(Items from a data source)
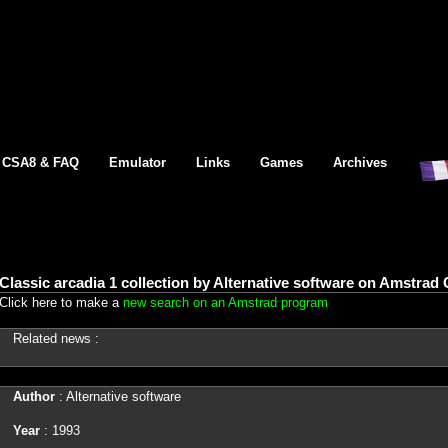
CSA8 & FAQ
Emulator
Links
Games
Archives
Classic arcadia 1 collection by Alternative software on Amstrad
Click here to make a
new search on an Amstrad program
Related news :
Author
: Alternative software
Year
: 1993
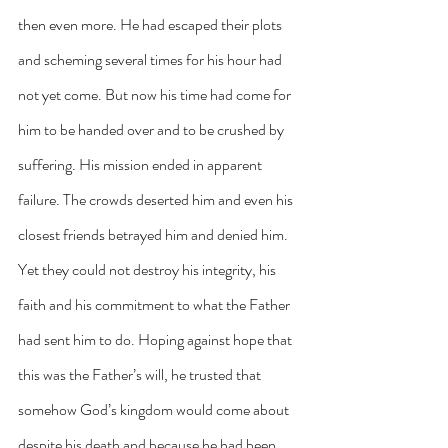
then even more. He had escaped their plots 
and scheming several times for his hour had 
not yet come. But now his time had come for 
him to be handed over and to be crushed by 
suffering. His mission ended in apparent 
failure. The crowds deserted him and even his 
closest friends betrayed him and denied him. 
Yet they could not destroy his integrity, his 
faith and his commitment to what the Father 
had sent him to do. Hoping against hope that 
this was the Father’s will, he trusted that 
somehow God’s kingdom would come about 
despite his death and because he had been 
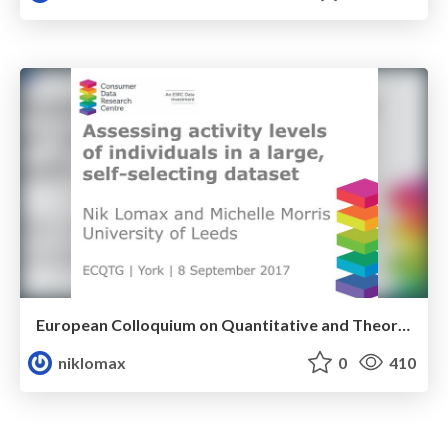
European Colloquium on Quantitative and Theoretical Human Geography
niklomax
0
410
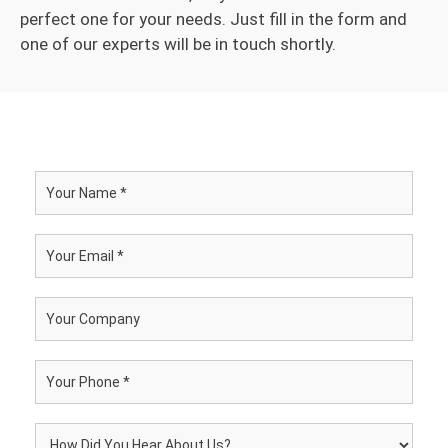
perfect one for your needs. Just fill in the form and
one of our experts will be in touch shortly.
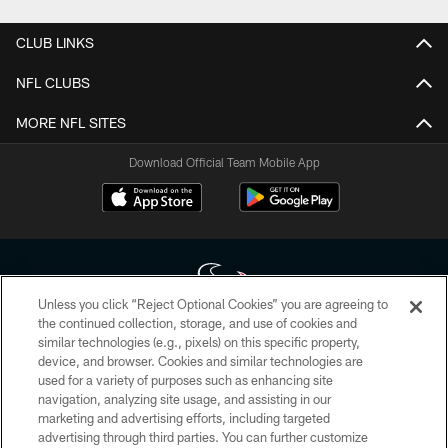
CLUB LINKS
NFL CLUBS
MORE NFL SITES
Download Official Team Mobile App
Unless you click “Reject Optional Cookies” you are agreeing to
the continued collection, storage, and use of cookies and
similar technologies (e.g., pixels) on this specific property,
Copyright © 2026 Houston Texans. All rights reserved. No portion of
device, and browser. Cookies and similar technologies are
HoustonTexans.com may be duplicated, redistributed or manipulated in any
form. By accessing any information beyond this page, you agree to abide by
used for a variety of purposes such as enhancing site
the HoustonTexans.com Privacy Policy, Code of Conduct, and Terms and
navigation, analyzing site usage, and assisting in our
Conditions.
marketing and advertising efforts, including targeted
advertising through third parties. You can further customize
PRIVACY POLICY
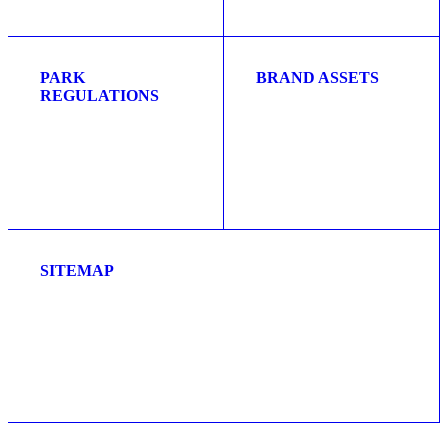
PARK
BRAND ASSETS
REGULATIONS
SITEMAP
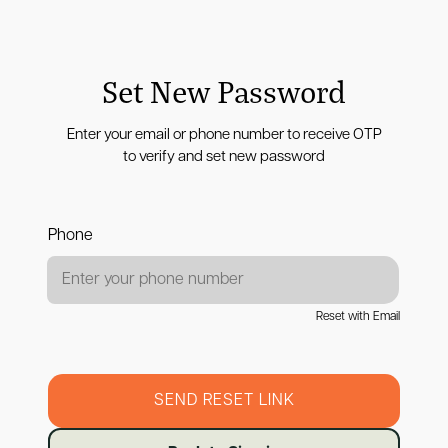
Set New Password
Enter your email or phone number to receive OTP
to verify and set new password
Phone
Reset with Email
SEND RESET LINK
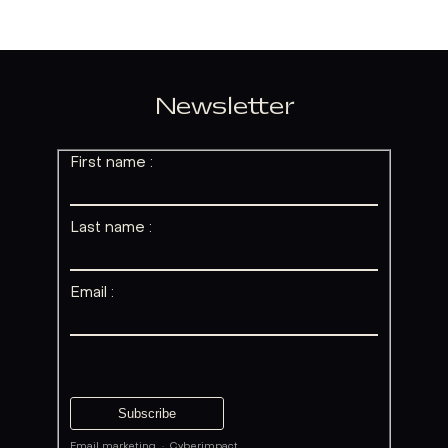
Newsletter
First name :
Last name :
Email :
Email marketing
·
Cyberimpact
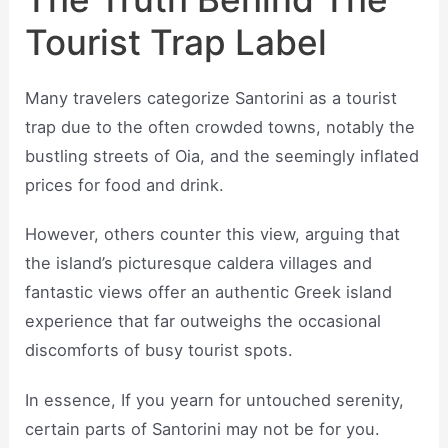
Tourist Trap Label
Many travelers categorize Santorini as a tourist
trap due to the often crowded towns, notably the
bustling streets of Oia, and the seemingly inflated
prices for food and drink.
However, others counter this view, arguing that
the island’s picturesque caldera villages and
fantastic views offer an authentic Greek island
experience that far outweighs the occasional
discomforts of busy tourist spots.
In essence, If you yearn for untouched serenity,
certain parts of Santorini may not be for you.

_Activity:_ Write the "trap due to" line and all later lines exactly. Stop at the end of the data.

_Response box:_
trap due to the often crowded towns, notably the
bustling streets of Oia, and the seemingly inflated
prices for food and drink.
However, others counter this view, arguing that
the island’s picturesque caldera villages and
fantastic views offer an authentic Greek island
experience that far outweighs the occasional
discomforts of busy tourist spots.
In essence, If you yearn for untouched serenity,
certain parts of Santorini may not be for you.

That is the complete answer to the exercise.